Waste Not Want Not-leftover risotto

I was asked to contribute some of my thoughts on food waste recently by a very lovely called Bibi.
In amongst our e-mail correspondence we ended exchanging our favourite zero-waste recipes. I sent Bibi the link to my Dead Bread recipe, and Bibi sent me a fabulous recipe for Baked Rice, from an Italian Vegetarian Cookery book by Paola Gavin, that uses leftover risotto.
I’ve been wanting to try it for ages, but risotto seems pretty popular in our house, and we always scoff the lot!
However, earlier on this week, I made a fennel risotto, and deliberately over-cooked so I could give this a go.

WNWN Risotto

This is what you need:

  • leftover risotto
  • a free-range egg
  • handful of grated cheese
  • anything else kicking around the fridge-leftover cold spinach, even slices of sausage, would all work well
  • any flavourings you fancy: chopped parsley, salt and pepper, sprinkle of grated nutmeg etc.

This is what you do:

  • pre-heat the oven to 180C
  • mix everything together well
  • put in an ovenproof dish, sprinkle with some more cheese
  • bake in the oven for about 30 minutes

This is totally delicious! And one of those occasions when the leftovers might just be more tasty than the original!
It was so delicious, I completely forgot to take a picture….

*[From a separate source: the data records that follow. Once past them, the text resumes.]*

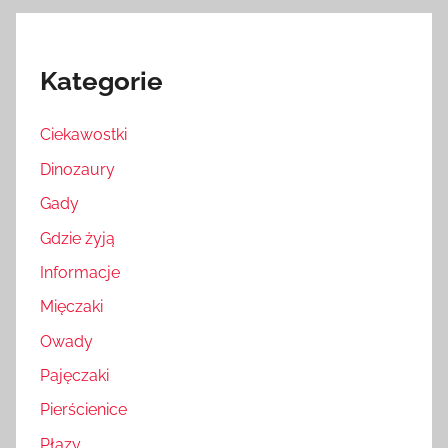
Kategorie
Ciekawostki
Dinozaury
Gady
Gdzie żyją
Informacje
Mięczaki
Owady
Pajęczaki
Pierścienice
Płazy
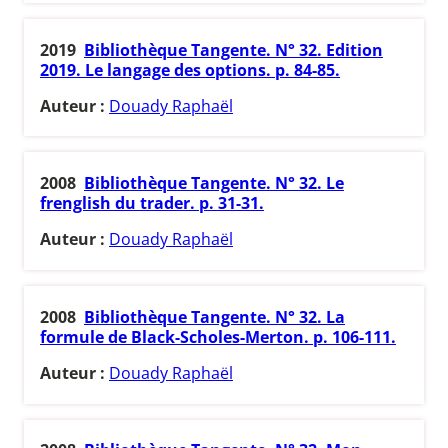
2019
Bibliothèque Tangente. N° 32. Edition
2019. Le langage des options. p. 84-85.
Auteur :
Douady Raphaël
2008
Bibliothèque Tangente. N° 32. Le
frenglish du trader. p. 31-31.
Auteur :
Douady Raphaël
2008
Bibliothèque Tangente. N° 32. La
formule de Black-Scholes-Merton. p. 106-111.
Auteur :
Douady Raphaël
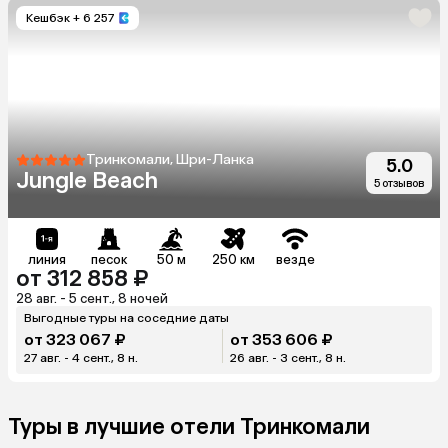
Кешбэк
+ 6 257
Тринкомали, Шри-Ланка
5.0
Jungle Beach
5 отзывов
линия
песок
50 м
250 км
везде
от 312 858 ₽
28 авг. - 5 сент., 8 ночей
Выгодные туры на соседние даты
от 323 067 ₽
от 353 606 ₽
27 авг. - 4 сент., 8 н.
26 авг. - 3 сент., 8 н.
Туры в лучшие отели Тринкомали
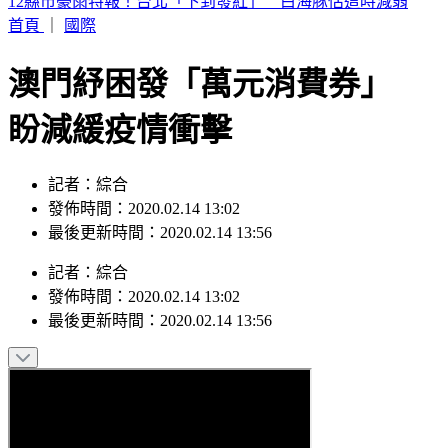
白海豚狂風吹翻騎士！暖心貨車「霸氣擋風」 3萬人讚：該
加薪了
首頁
｜
國際
澳門紓困發「萬元消費券」
盼減緩疫情衝擊
記者：綜合
發佈時間：2020.02.14 13:02
最後更新時間：2020.02.14 13:56
記者
：
綜合
發佈時間：
2020.02.14 13:02
最後更新時間：
2020.02.14 13:56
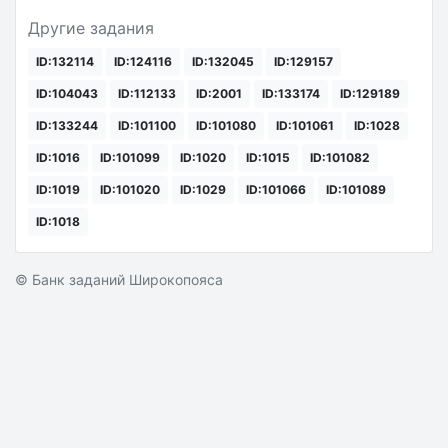
Другие задания
ID:132114
ID:124116
ID:132045
ID:129157
ID:104043
ID:112133
ID:2001
ID:133174
ID:129189
ID:133244
ID:101100
ID:101080
ID:101061
ID:1028
ID:1016
ID:101099
ID:1020
ID:1015
ID:101082
ID:1019
ID:101020
ID:1029
ID:101066
ID:101089
ID:1018
© Банк заданий Широкопояса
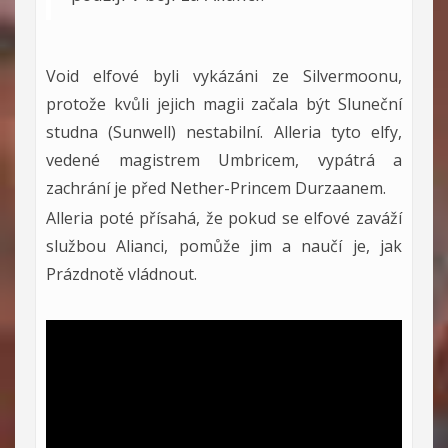
Void elfové byli vykázáni ze Silvermoonu,
protože kvůli jejich magii začala být Sluneční
studna (Sunwell) nestabilní. Alleria tyto elfy,
vedené magistrem Umbricem, vypátrá a
zachrání je před Nether-Princem Durzaanem.
Alleria poté přísahá, že pokud se elfové zaváží
službou Alianci, pomůže jim a naučí je, jak
Prázdnotě vládnout.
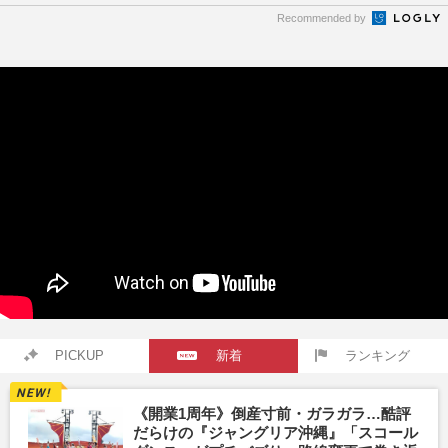
Recommended by
PICKUP
新着
ランキング
《開業1周年》倒産寸前・ガラガラ…酷評
だらけの『ジャングリア沖縄』「スコール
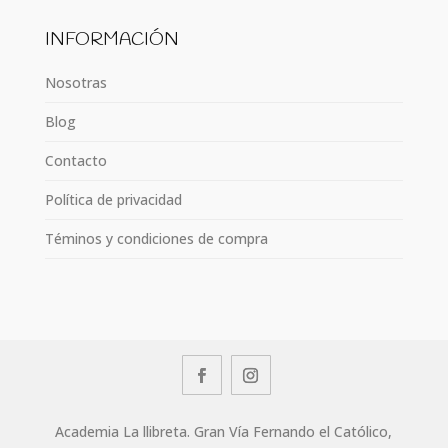
INFORMACIÓN
Nosotras
Blog
Contacto
Política de privacidad
Téminos y condiciones de compra
Academia La llibreta. Gran Vía Fernando el Católico,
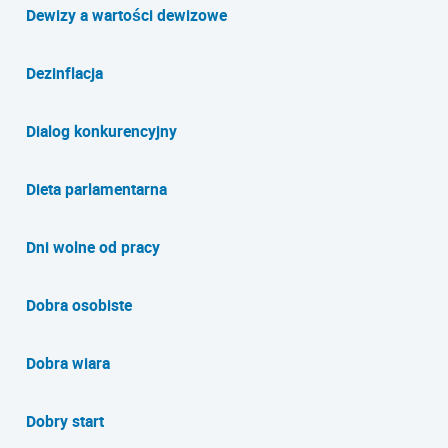
Dewizy a wartości dewizowe
Dezinflacja
Dialog konkurencyjny
Dieta parlamentarna
Dni wolne od pracy
Dobra osobiste
Dobra wiara
Dobry start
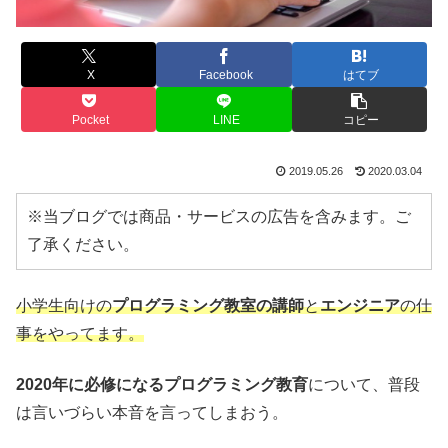
X
Facebook
はてブ
Pocket
LINE
コピー
2019.05.26
2020.03.04
※当ブログでは商品・サービスの広告を含みます。ご
了承ください。
小学生向けの
プログラミング教室の講師
と
エンジニア
の仕
事をやってます。
2020年に必修になるプログラミング教育
について、普段
は言いづらい本音を言ってしまおう。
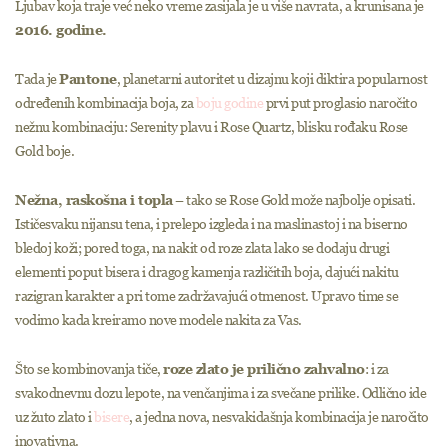
Ljubav koja traje već neko vreme zasijala je u više navrata, a krunisana je
2016. godine.
Tada je
Pantone
, planetarni autoritet u dizajnu koji diktira popularnost
određenih kombinacija boja, za
boju godine
prvi put proglasio naročito
nežnu kombinaciju: Serenity plavu i Rose Quartz, blisku rođaku Rose
Gold boje.
Nežna, raskošna i topla
– tako se Rose Gold može najbolje opisati.
Ističesvaku nijansu tena, i prelepo izgleda i na maslinastoj i na biserno
bledoj koži; pored toga, na nakit od roze zlata lako se dodaju drugi
elementi poput bisera i dragog kamenja različitih boja, dajući nakitu
razigran karakter a pri tome zadržavajući otmenost. Upravo time se
vodimo kada kreiramo nove modele nakita za Vas.
Što se kombinovanja tiče,
roze zlato je prilično zahvalno
: i za
svakodnevnu dozu lepote, na venčanjima i za svečane prilike. Odlično ide
uz žuto zlato i
bisere
, a jedna nova, nesvakidašnja kombinacija je naročito
inovativna.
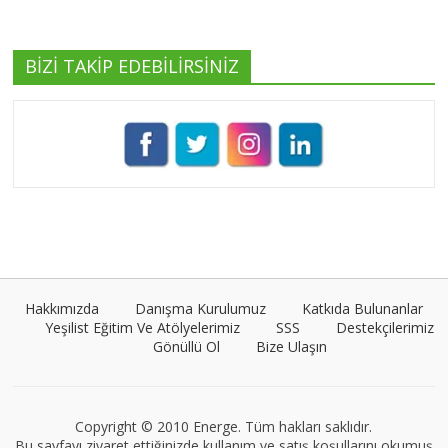
BİZİ TAKİP EDEBİLİRSİNİZ
Pınar Demirkan
Tüm yazıları görüntüle
Umut Cantörü
Tüm yazıları görüntüle
Hakkımızda
Danışma Kurulumuz
Katkıda Bulunanlar
Yeşilist Eğitim Ve Atölyelerimiz
SSS
Destekçilerimiz
Gönüllü Ol
Bize Ulaşın
Müge Suyolcu
Tüm yazıları görüntüle
Copyright © 2010 Energe. Tüm hakları saklıdır.
Bu sayfayı ziyaret ettiğinizde kullanım ve satış koşullarını okumuş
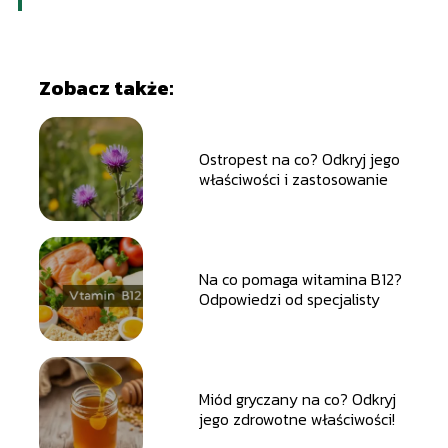
Zobacz także:
Ostropest na co? Odkryj jego
właściwości i zastosowanie
Na co pomaga witamina B12?
Odpowiedzi od specjalisty
Miód gryczany na co? Odkryj
jego zdrowotne właściwości!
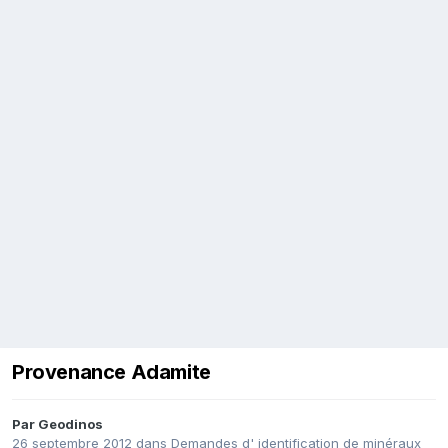
Provenance Adamite
Par
Geodinos
26 septembre 2012
dans
Demandes d' identification de minéraux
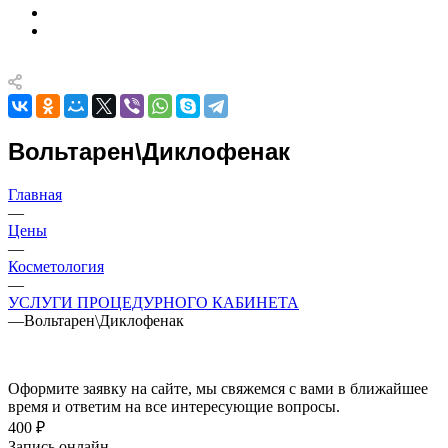
Вольтарен\Диклофенак
Главная
—
Цены
—
Косметология
—
УСЛУГИ ПРОЦЕДУРНОГО КАБИНЕТА
—
Вольтарен\Диклофенак
Оформите заявку на сайте, мы свяжемся с вами в ближайшее
время и ответим на все интересующие вопросы.
400 ₽
Запись онлайн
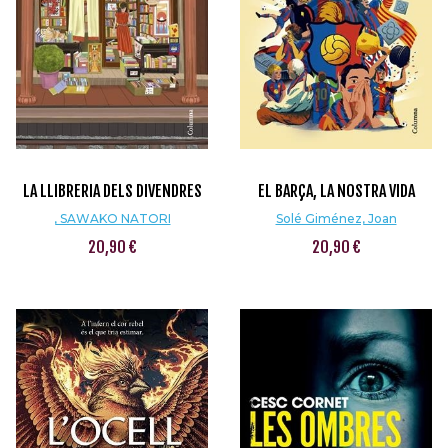
LA LLIBRERIA DELS DIVENDRES
EL BARÇA, LA NOSTRA VIDA
, SAWAKO NATORI
Solé Giménez, Joan
20,90 €
20,90 €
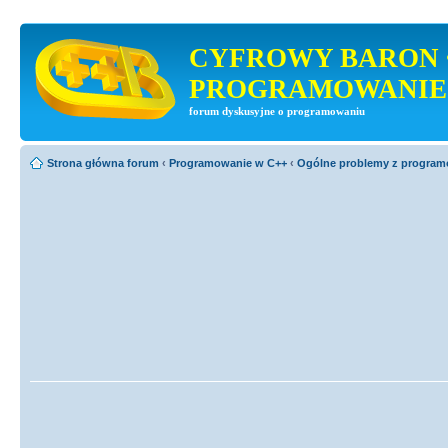
CYFROWY BARON 
PROGRAMOWANIE
forum dyskusyjne o programowaniu
Strona główna forum
‹
Programowanie w C++
‹
Ogólne problemy z progra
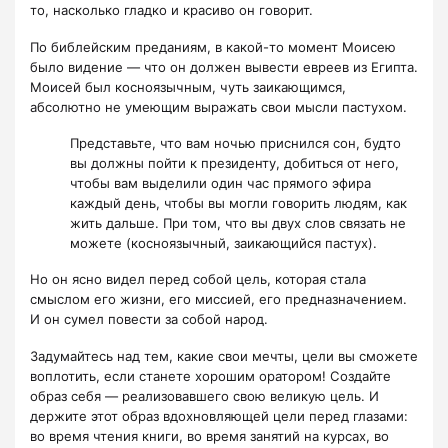
то, насколько гладко и красиво он говорит.
По библейским преданиям, в какой-то момент Моисею
было видение — что он должен вывести евреев из Египта.
Моисей был косноязычным, чуть заикающимся,
абсолютно не умеющим выражать свои мысли пастухом.
Представьте, что вам ночью приснился сон, будто
вы должны пойти к президенту, добиться от него,
чтобы вам выделили один час прямого эфира
каждый день, чтобы вы могли говорить людям, как
жить дальше. При том, что вы двух слов связать не
можете (косноязычный, заикающийся пастух).
Но он ясно видел перед собой цель, которая стала
смыслом его жизни, его миссией, его предназначением.
И он сумел повести за собой народ.
Задумайтесь над тем, какие свои мечты, цели вы сможете
воплотить, если станете хорошим оратором! Создайте
образ себя — реализовавшего свою великую цель. И
держите этот образ вдохновляющей цели перед глазами:
во время чтения книги, во время занятий на курсах, во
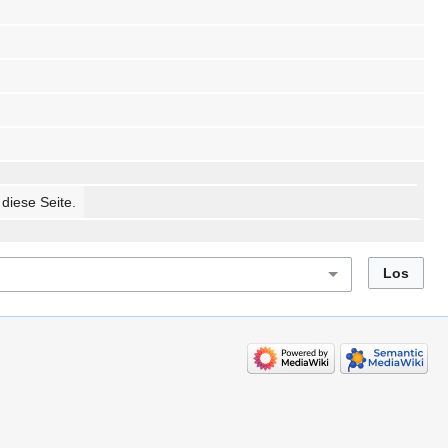
 diese Seite.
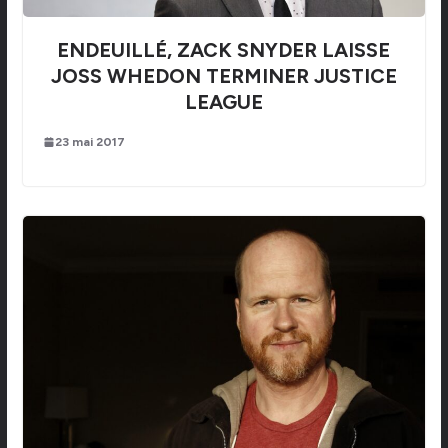
ENDEUILLÉ, ZACK SNYDER LAISSE
JOSS WHEDON TERMINER JUSTICE
LEAGUE
23 mai 2017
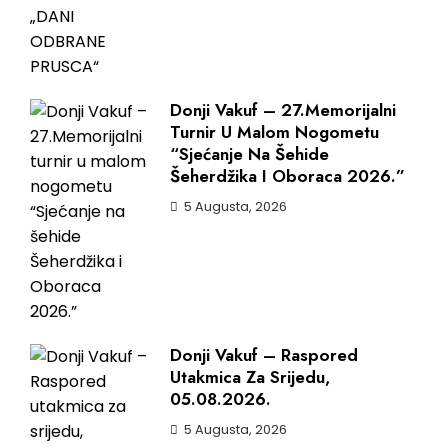
Donji Vakuf – 27.Memorijalni
Turnir U Malom Nogometu
“Sjećanje Na Šehide
Šeherdžika I Oboraca 2026.”
5 Augusta, 2026
Donji Vakuf – Raspored
Utakmica Za Srijedu,
05.08.2026.
5 Augusta, 2026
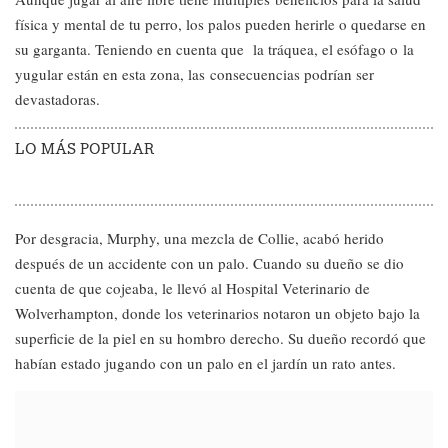
física y mental de tu perro, los palos pueden herirle o quedarse en
su garganta. Teniendo en cuenta que la tráquea, el esófago o la
yugular están en esta zona, las consecuencias podrían ser
devastadoras.
LO MÁS POPULAR
Por desgracia, Murphy, una mezcla de Collie, acabó herido
después de un accidente con un palo. Cuando su dueño se dio
cuenta de que cojeaba, le llevó al Hospital Veterinario de
Wolverhampton, donde los veterinarios notaron un objeto bajo la
superficie de la piel en su hombro derecho. Su dueño recordó que
habían estado jugando con un palo en el jardín un rato antes.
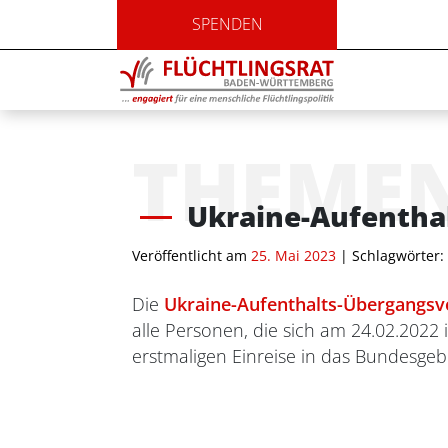
SPENDEN
THEME
Ukraine-Aufentha
Veröffentlicht am
25. Mai 2023
| Schlagwörter:
Die
Ukraine-Aufenthalts-Übergangs
alle Personen, die sich am 24.02.2022
erstmaligen Einreise in das Bundesgebie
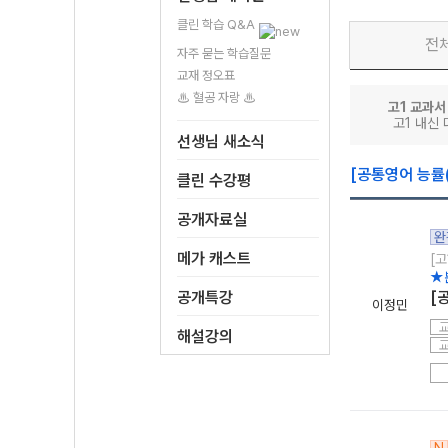
클린 학습 Q&A
전
자주 묻는 학습질문
교재 정오표
♨ 혈공 자랑 ♨
고1 교과서
고1 내신
선생님 새소식
[공통영어 능률(
클린 수강평
공개자료실
완
메가 캐스트
[고
★
공개특강
[
이정민
해설강의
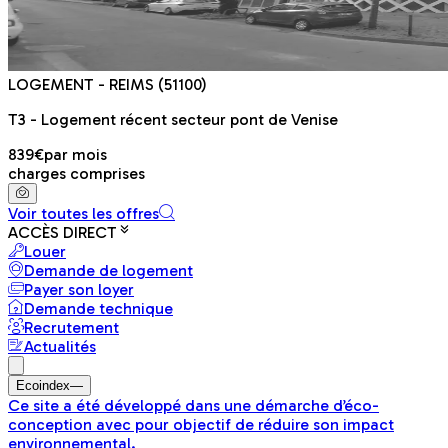
LOGEMENT
- REIMS
(51100)
T3 - Logement récent secteur pont de Venise
839€
par mois
charges comprises
Voir toutes les offres
ACCÈS DIRECT
Louer
Demande de logement
Payer son loyer
Demande technique
Recrutement
Actualités
Ecoindex
—
Ce site a été développé dans une démarche d’éco-
conception avec pour objectif de réduire son impact
environnemental.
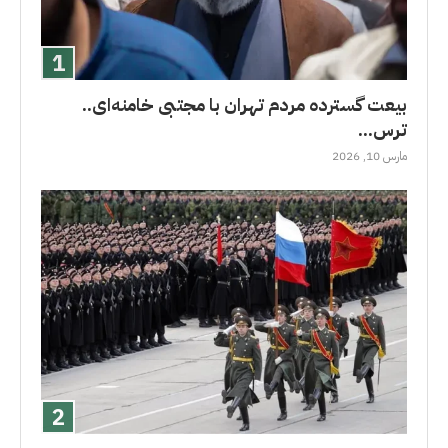
بیعت گسترده مردم تهران با مجتبی خامنه‌ای..
ترس...
مارس 10, 2026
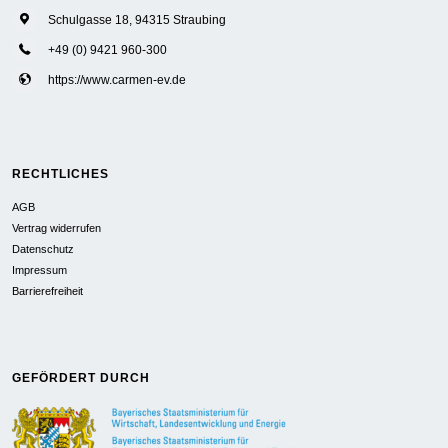
Schulgasse 18, 94315 Straubing
+49 (0) 9421 960-300
https://www.carmen-ev.de
RECHTLICHES
AGB
Vertrag widerrufen
Datenschutz
Impressum
Barrierefreiheit
GEFÖRDERT DURCH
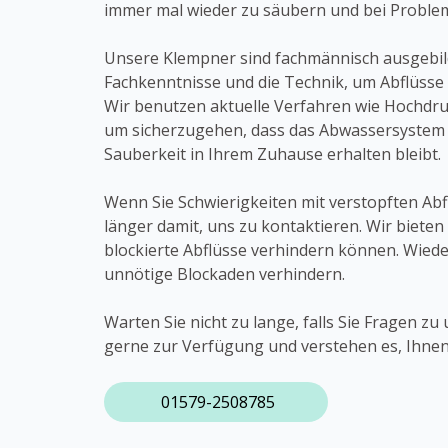
immer mal wieder zu säubern und bei Problem
Unsere Klempner sind fachmännisch ausgebild
Fachkenntnisse und die Technik, um Abflüsse 
Wir benutzen aktuelle Verfahren wie Hochdr
um sicherzugehen, dass das Abwassersystem wi
Sauberkeit in Ihrem Zuhause erhalten bleibt.
Wenn Sie Schwierigkeiten mit verstopften Abf
länger damit, uns zu kontaktieren. Wir biet
blockierte Abflüsse verhindern können. Wiede
unnötige Blockaden verhindern.
Warten Sie nicht zu lange, falls Sie Fragen 
gerne zur Verfügung und verstehen es, Ihnen 
01579-2508785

4 thoughts on “Waste Not Want Not-leftover risotto

  1. I like the sound of that! My favourite dish as a child was ‘Bodgup’ (dg as a ‘j’ sound). I’m not sure Mum ever used a recipe or had heard of risotto and I’m pretty sure this was made in a frying pan. But rice was the base and there was sausage and sweetness. I ought maybe to ask for her secrets. (‘Breakfast cakes’ were like fried ‘dampers’ , an inch or so deep, but there must have been some secret ingredient.)